Retail apparel prices fell in November.

WASHINGTON — Retail apparel prices fell a seasonally adjusted 0.3 percent in April as a strong increase in boys’ apparel prices helped offset the declines in women’s, men’s and girl’s apparel prices, the U.S. Labor Department reported Tuesday in the Consumer Price Index.

Women’s apparel prices dipped 0.3 percent last month, while men’s apparel prices declined 0.1 percent. Girl’s apparel prices dropped 3.1 percent, while boys’ apparel prices rose 2.5 percent.

The overall CPI increased 0.4 percent in April after rising 0.1 percent in March. The core index that excludes volatile food and energy prices increased 0.2 percent.

In the women’s category, price declines of 1.1 percent in suits and separates, 0.6 percent in the combined underwear, nightwear, sportswear and accessories group, and 0.3 percent in outerwear were offset by a 2.9 percent increase in the dress category.

The men’s wear price declines were driven by a single category, furnishings, which fell 3.3 percent last month. Price increases were led by the combined suits, sport coats and outerwear category, which posted a 3.6 percent gain, followed by shirts and sweaters with a 1 percent hike, and pants and shorts with a 0.4 percent increase.

Chris G. Christopher Jr., director of consumer economics at IHS Global Insight, said higher energy and food prices were behind the bump-up in the overall CPI.

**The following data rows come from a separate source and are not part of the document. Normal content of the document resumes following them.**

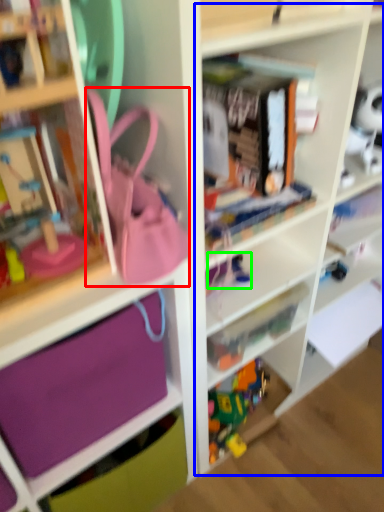 Question: Which object is positioned farthest from accessory (highlighted by a red box)? Select from cabinet (highlighted by a blue box) and toy (highlighted by a green box).

Choices:
 (A) cabinet
 (B) toy

Answer: (A) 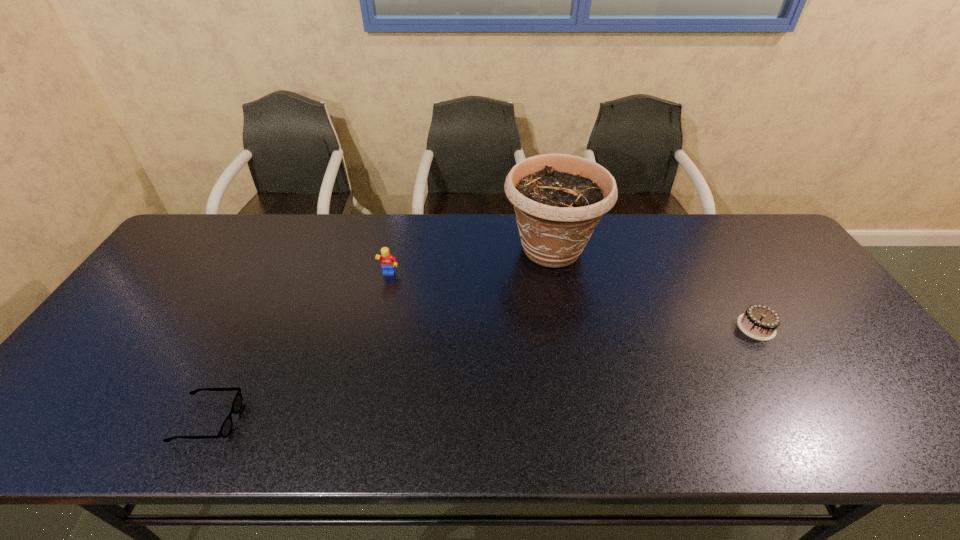 I want to click on free space that satisfies the following two spatial constraints: 1. on the face of the Lego; 2. on the arms of the shortest object, so click(x=357, y=420).

I want to click on blank space that satisfies the following two spatial constraints: 1. on the face of the third object from right to left; 2. on the right side of the chocolate cake, so click(377, 327).

This screenshot has height=540, width=960. I want to click on free point that satisfies the following two spatial constraints: 1. on the front side of the second nearest object; 2. on the right side of the flowerpot, so click(566, 327).

The image size is (960, 540). In order to click on vacant space that satisfies the following two spatial constraints: 1. on the front side of the tallest object; 2. on the right side of the third farthest object in this screenshot , I will do `click(566, 327)`. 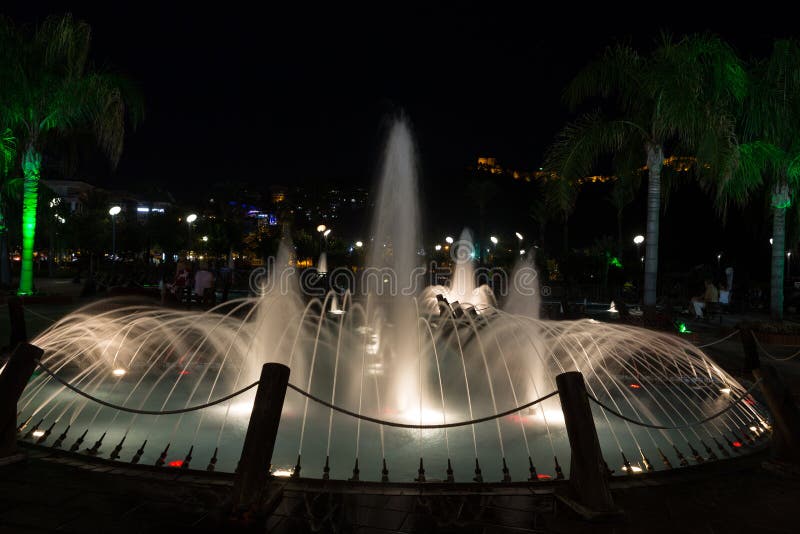 Identify the location of lights. (221, 222). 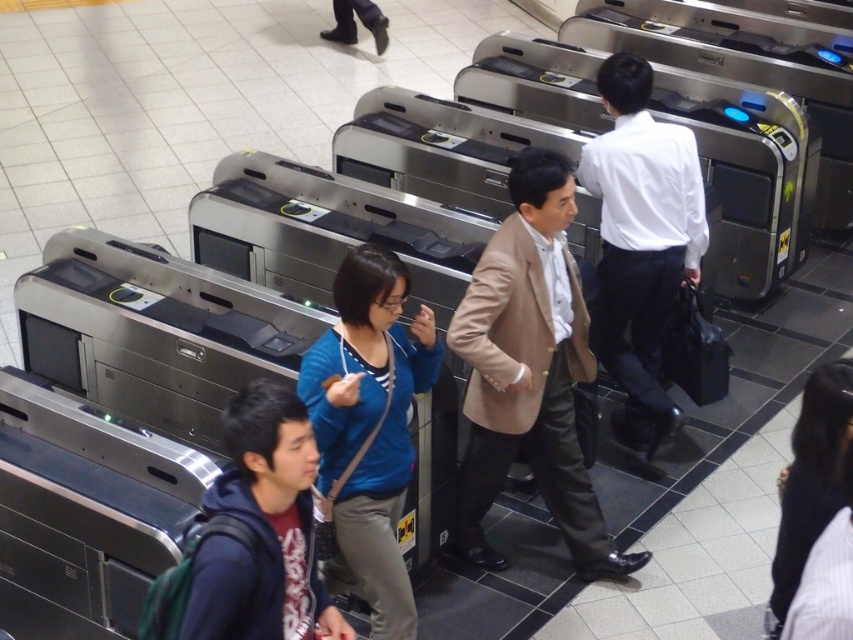 You are a person carrying a large backpack and need to pass through the turnstiles at the train station. You notice a blue fabric jacket at center and a white glossy shirt at upper right in your path. Which item has a narrower width that might allow easier passage through the turnstiles?

The blue fabric jacket at center has a width less than the white glossy shirt at upper right, so it is narrower and might allow easier passage through the turnstiles.

You are standing at the entrance of the train station and see two points marked on the floor. The first point is at coordinate point (x=779, y=493) and the second is at point (x=347, y=35). Which point is closer to you as you stand at the entrance?

Point (x=779, y=493) is closer to the camera than point (x=347, y=35), so the first point is closer to you as you stand at the entrance. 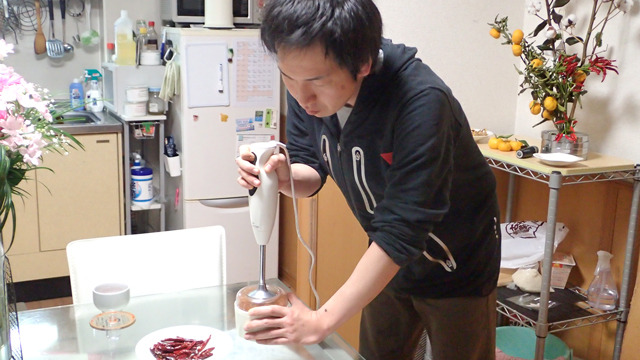 Find the location of a particular element. This screenshot has height=360, width=640. sink is located at coordinates (x=86, y=121). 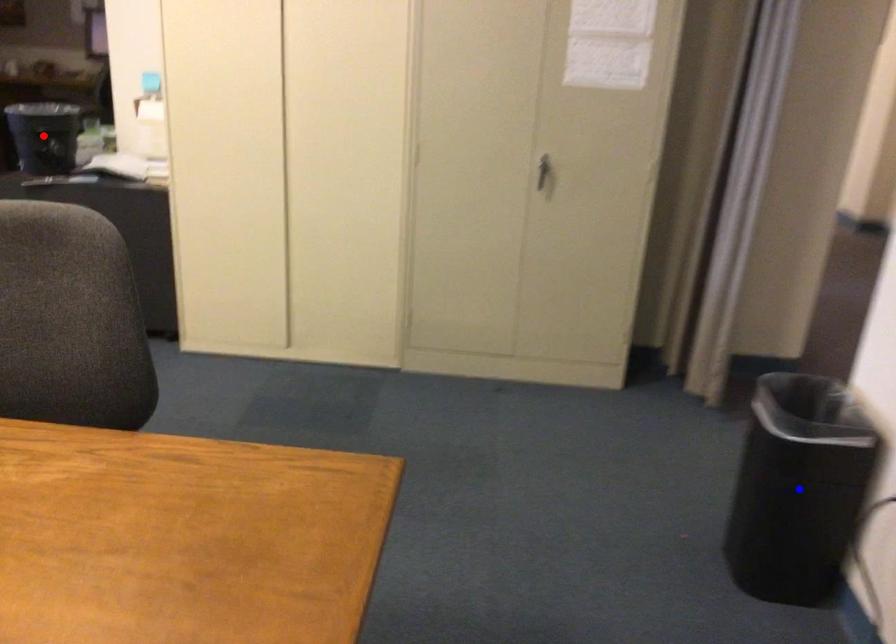 Question: In the image, two points are highlighted. Which point is nearer to the camera? Reply with the corresponding letter.

Choices:
 (A) blue point
 (B) red point

Answer: (A) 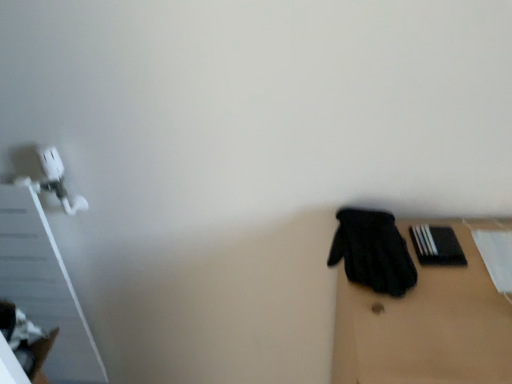 Question: Is black matte gloves at right positioned beyond the bounds of black matte book at right?

Choices:
 (A) no
 (B) yes

Answer: (B)

Question: Can you confirm if black matte gloves at right is positioned to the left of black matte book at right?

Choices:
 (A) no
 (B) yes

Answer: (A)

Question: From the image's perspective, is black matte gloves at right on black matte book at right?

Choices:
 (A) no
 (B) yes

Answer: (A)

Question: Can you confirm if black matte gloves at right is bigger than black matte book at right?

Choices:
 (A) yes
 (B) no

Answer: (A)

Question: Are black matte gloves at right and black matte book at right making contact?

Choices:
 (A) no
 (B) yes

Answer: (A)

Question: Looking at their shapes, would you say black fabric glove at right is wider or thinner than black matte gloves at right?

Choices:
 (A) thin
 (B) wide

Answer: (A)

Question: Is black fabric glove at right inside the boundaries of black matte gloves at right, or outside?

Choices:
 (A) inside
 (B) outside

Answer: (A)

Question: Is black fabric glove at right in front of or behind black matte gloves at right in the image?

Choices:
 (A) behind
 (B) front

Answer: (A)

Question: From a real-world perspective, is black fabric glove at right above or below black matte gloves at right?

Choices:
 (A) below
 (B) above

Answer: (B)

Question: In the image, is black matte gloves at right on the left side or the right side of black fabric glove at right?

Choices:
 (A) left
 (B) right

Answer: (B)

Question: Is point (449, 271) positioned closer to the camera than point (356, 258)?

Choices:
 (A) closer
 (B) farther

Answer: (A)

Question: From a real-world perspective, is black matte gloves at right positioned above or below black fabric glove at right?

Choices:
 (A) below
 (B) above

Answer: (A)

Question: In terms of height, does black matte gloves at right look taller or shorter compared to black fabric glove at right?

Choices:
 (A) tall
 (B) short

Answer: (A)

Question: Based on their sizes in the image, would you say black fabric glove at right is bigger or smaller than black matte book at right?

Choices:
 (A) big
 (B) small

Answer: (A)

Question: From a real-world perspective, is black fabric glove at right positioned above or below black matte book at right?

Choices:
 (A) above
 (B) below

Answer: (A) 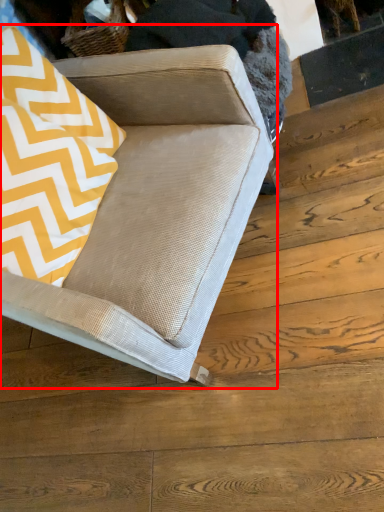 Question: From the image's perspective, where is studio couch (annotated by the red box) located relative to throw pillow?

Choices:
 (A) above
 (B) below

Answer: (B) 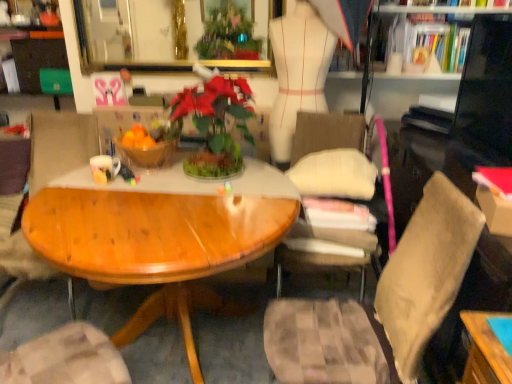 Question: Is glossy wood table at center to the right of wooden chair at left, which is counted as the 2th chair, starting from the right, from the viewer's perspective?

Choices:
 (A) no
 (B) yes

Answer: (B)

Question: Is glossy wood table at center smaller than wooden chair at left, which ranks as the first chair in left-to-right order?

Choices:
 (A) no
 (B) yes

Answer: (A)

Question: From a real-world perspective, is glossy wood table at center physically above wooden chair at left, which is counted as the 2th chair, starting from the right?

Choices:
 (A) yes
 (B) no

Answer: (B)

Question: Is the position of glossy wood table at center more distant than that of wooden chair at left, which ranks as the first chair in left-to-right order?

Choices:
 (A) yes
 (B) no

Answer: (B)

Question: Does glossy wood table at center have a greater width compared to wooden chair at left, which ranks as the first chair in left-to-right order?

Choices:
 (A) yes
 (B) no

Answer: (B)

Question: Could you tell me if glossy wood table at center is facing wooden chair at left, which is counted as the 2th chair, starting from the right?

Choices:
 (A) yes
 (B) no

Answer: (B)

Question: Considering the relative positions of hardcover book at upper right, arranged as the second book when viewed from the back, and wooden bowl at center in the image provided, is hardcover book at upper right, arranged as the second book when viewed from the back, behind wooden bowl at center?

Choices:
 (A) yes
 (B) no

Answer: (A)

Question: Is hardcover book at upper right, the 2th book from the front, far from wooden bowl at center?

Choices:
 (A) no
 (B) yes

Answer: (B)

Question: Does hardcover book at upper right, the 2th book from the front, appear on the right side of wooden bowl at center?

Choices:
 (A) no
 (B) yes

Answer: (B)

Question: From the image's perspective, is hardcover book at upper right, the 1th book when ordered from top to bottom, on wooden bowl at center?

Choices:
 (A) no
 (B) yes

Answer: (B)

Question: Considering the relative sizes of hardcover book at upper right, arranged as the 3th book when ordered from the bottom, and wooden bowl at center in the image provided, is hardcover book at upper right, arranged as the 3th book when ordered from the bottom, smaller than wooden bowl at center?

Choices:
 (A) yes
 (B) no

Answer: (B)

Question: From the image's perspective, is hardcover book at upper right, the 2th book from the front, below wooden bowl at center?

Choices:
 (A) no
 (B) yes

Answer: (A)

Question: Is wooden bowl at center shorter than white paper book at upper right, which is the 1th book from back to front?

Choices:
 (A) yes
 (B) no

Answer: (B) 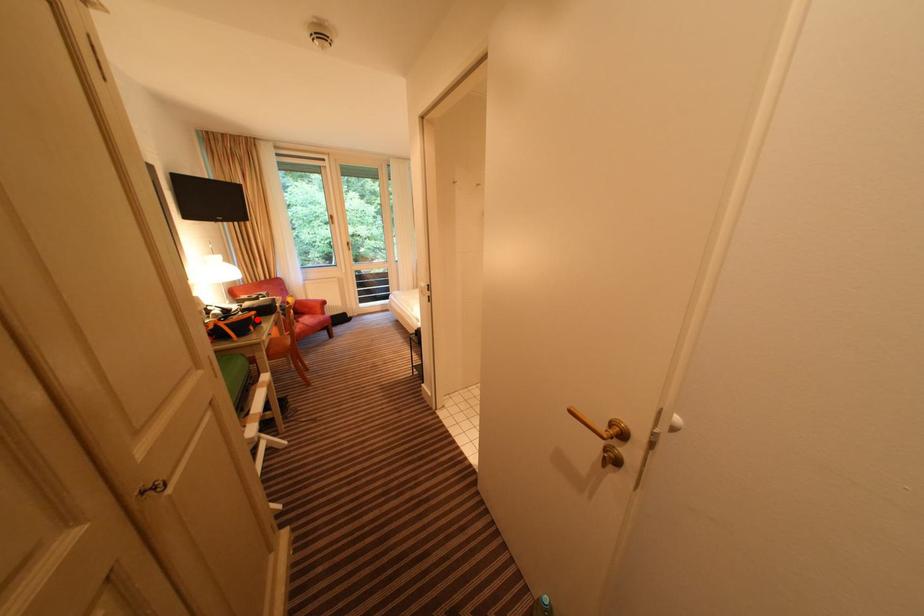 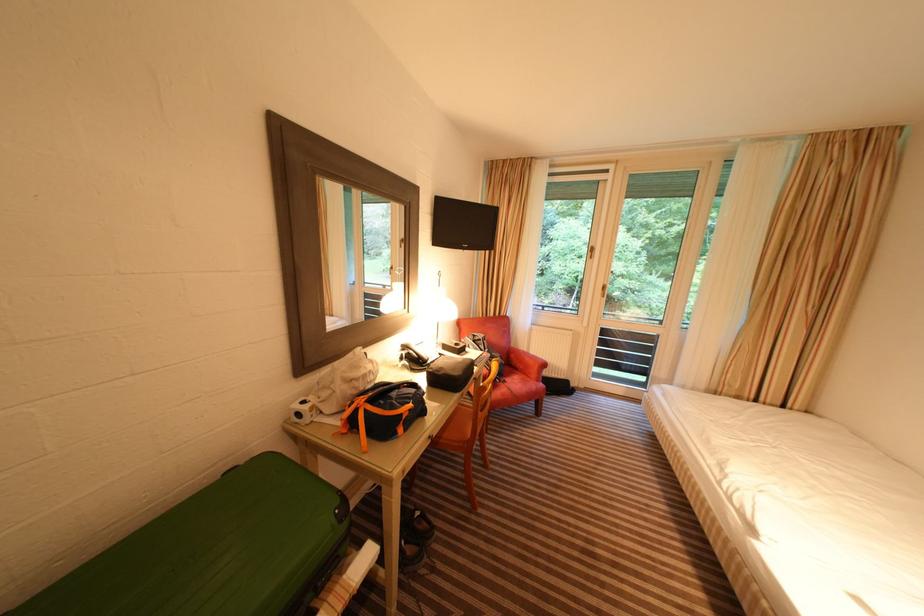 Question: I am providing you with two images of the same scene from different viewpoints. In image1, a red point is highlighted. Considering the same 3D point in image2, which of the following is correct?

Choices:
 (A) It is closer
 (B) It is farther

Answer: (B) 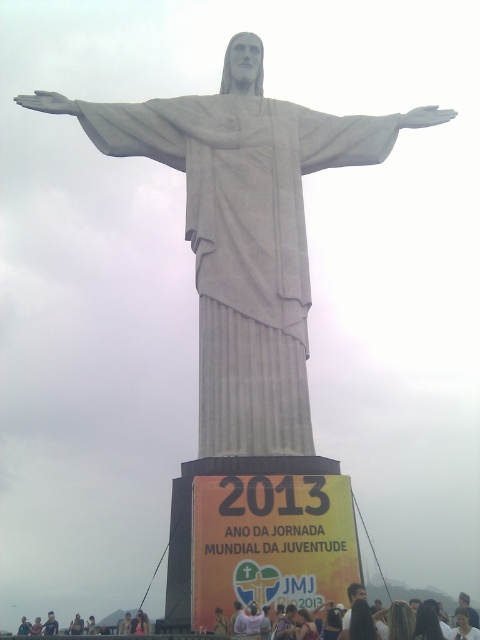 Question: Among these objects, which one is nearest to the camera?

Choices:
 (A) light brown hair at lower center
 (B) white fabric crowd at lower center

Answer: (B)

Question: Which point is closer to the camera?

Choices:
 (A) light brown hair at lower left
 (B) light brown hair at lower center
 (C) white fabric crowd at lower center

Answer: (C)

Question: Does white fabric crowd at lower center appear on the left side of light brown hair at lower left?

Choices:
 (A) yes
 (B) no

Answer: (B)

Question: Which object appears farthest from the camera in this image?

Choices:
 (A) light brown hair at lower left
 (B) light brown hair at lower center
 (C) white fabric crowd at lower center

Answer: (A)

Question: Is white marble statue at center closer to camera compared to light brown hair at lower left?

Choices:
 (A) no
 (B) yes

Answer: (B)

Question: Does white marble statue at center appear on the right side of light brown hair at lower center?

Choices:
 (A) no
 (B) yes

Answer: (B) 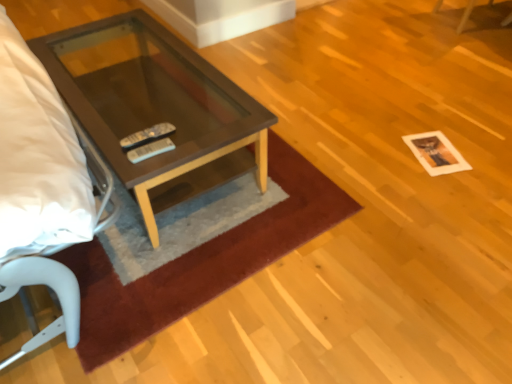 Locate an element on the screen. vacant space to the left of white paper at lower right is located at coordinates (383, 153). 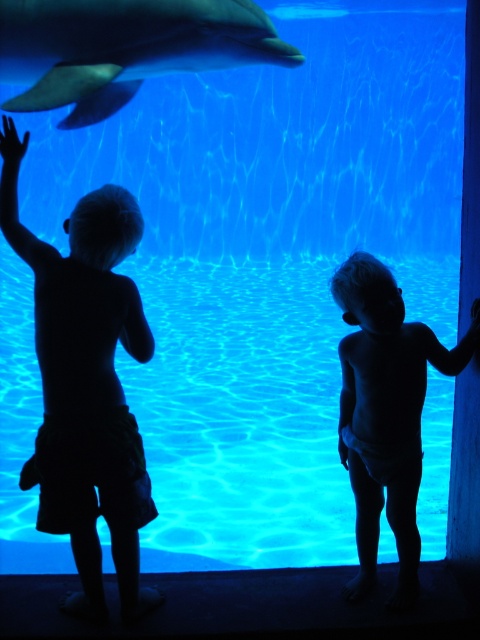 You are a marine biologist observing the dolphin exhibit. You notice the silhouette shorts at left and the smooth gray dolphin at upper center. Which object is taller in the image?

The silhouette shorts at left is taller than the smooth gray dolphin at upper center.

You are a security guard at the marine park. You need to locate the silhouette shorts at left. Where exactly is it located in the scene?

The silhouette shorts at left is located at point 0.602 on the x axis and 0.179 on the y axis. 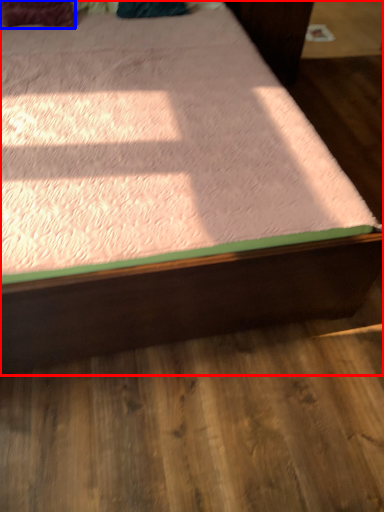 Question: Which object appears farthest to the camera in this image, bed (highlighted by a red box) or pillow (highlighted by a blue box)?

Choices:
 (A) bed
 (B) pillow

Answer: (B) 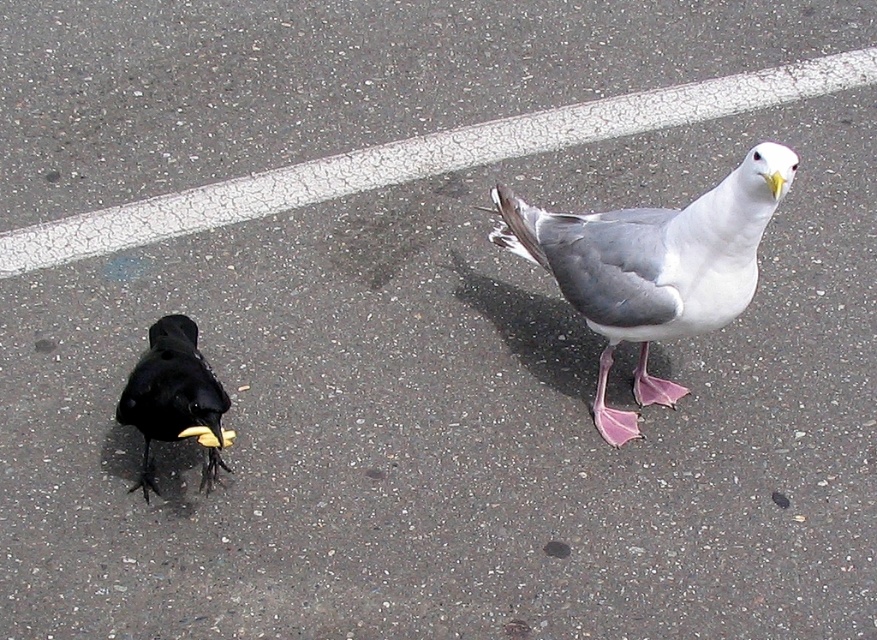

“The CPI no longer has falling gasoline prices to cover up rising prices for other items, so the headline CPI climbed 0.4 percent for its largest gain since early 2013,” Christopher said. “Gasoline prices climbed 8.1 percent in April, swamping the modest 2.2 percent gain in March.”

Core commodity prices continued to fall in April, by 0.1 percent, but service prices climbed 0.3 percent.

“From the household budget standpoint, April’s consumer price increases are definitely not good news,” Christopher said. “Core commodity (goods) consumer prices kept falling, but that pattern is likely to be far less reliable in the future, with the greenback faltering and raw-materials prices gradually increasing.”

“The all-too-familiar story of cheap goods should remain in place for a few more months, but is not likely to last through summer unless the global economy faces more massive woes than of late,” he added.